To analyze retrospectively the efficacy of intravitreal ranibizumab injections for the management of choroidal neovascularization (CNV) in patients with angioid streaks.
Nonrandomized, double-center, retrospective, interventional case series.
A consecutive series of patients affected with CNV associated with angioid streaks were treated with intravitreal ranibizumab injections (0.5 mg/0.05 mL). Best-corrected visual acuity, fundus photography results, optical coherence tomography (OCT) results, and fluorescein angiography results were examined before and after treatment. The primary end point was the percentage of eyes with stable or improved visual acuity at the end of follow-up. Secondary end points were the percentage of eyes with stable or decreased macular thickness on optical coherence tomography and the percentage of eyes with persistent leakage on fluorescein angiography at the last follow-up examination.

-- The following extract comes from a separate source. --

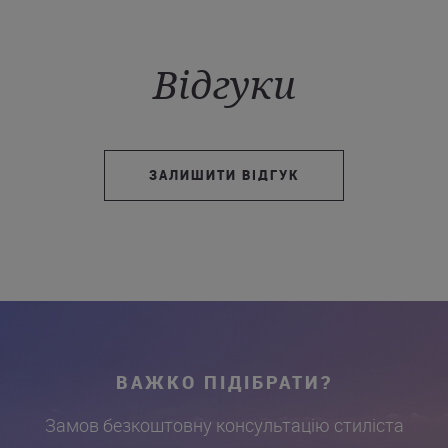
Відгуки
ЗАЛИШИТИ ВІДГУК
ВАЖКО ПІДІБРАТИ?
Замов безкоштовну консультацію стиліста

Thirty-five eyes of 27 patients were treated with repeated intravitreal ranibizumab injections (mean, 5.7 injections; range, 2 to 14 injections) for a mean of 24.1 months (range, 6 to 37 months). At the end of follow-up, visual acuity was stabilized or improved in 30 (85.7%) of 35 eyes. Macular thickness had stabilized or decreased in 18 (51.5%) of 35 eyes. At the last follow-up examination, on fluorescein angiography, no further leakage was observed in 23 (65.7%) of 35 eyes.
In this large series of angioid streaks-associated CNV, ranibizumab injections allowed stabilization of visual acuity. Ranibizumab seems to be a safe therapeutic option in CNV associated with angioid streaks.

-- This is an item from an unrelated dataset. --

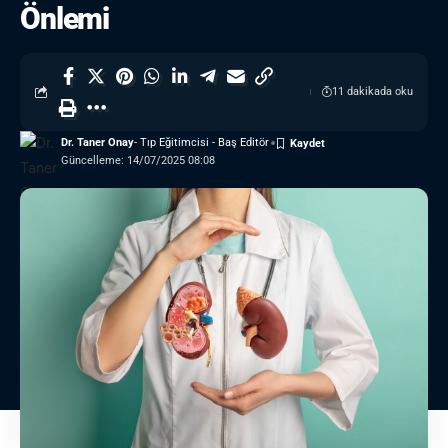
Önlemi
11 dakikada oku
Dr. Taner Onay
- Tıp Eğitimcisi - Baş Editör
Güncelleme: 14/07/2025 08:08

Angioid streaks are the clinical signs of extended disruptions of the Bruch membrane, which becomes calcified and fragile, allowing ingrowth of choroidal neovascularization (CNV) into the subretinal space. Angioid streaks are a major source of visual impairment, especially in middle-aged active patients. An estimated 72% to 86% of angioid streaks cases have CNV at presentation, which can develop as a result of Bruch membrane disruptions. The spontaneous evolution of angioid streaks-associated CNV is poor and frequently results in legal blindness, given that both eyes are affected in more than 70% of cases. Angioid streaks also can be associated with systemic diseases, such as pseudoxanthoma elasticum (PXE). Historically, angioid streaks-associated CNV has been treated with laser photocoagulation, photodynamic therapy with verteporfin, and rarely, transpupillary thermotherapy or surgical removal, all of which have poor results. Recently, certain studies have shown the benefits of intravitreal injections of anti-vascular endothelial growth factor (VEGF) in angioid streaks associated CNV in small series using bevacizumab. Herein we report a large retrospective series of patients affected with CNV associated with angioid streaks treated by ranibizumab, another anti-VEGF agent approved by the Food and Drug Administration for treatment of all types of CNV in patients with age-related macular degeneration.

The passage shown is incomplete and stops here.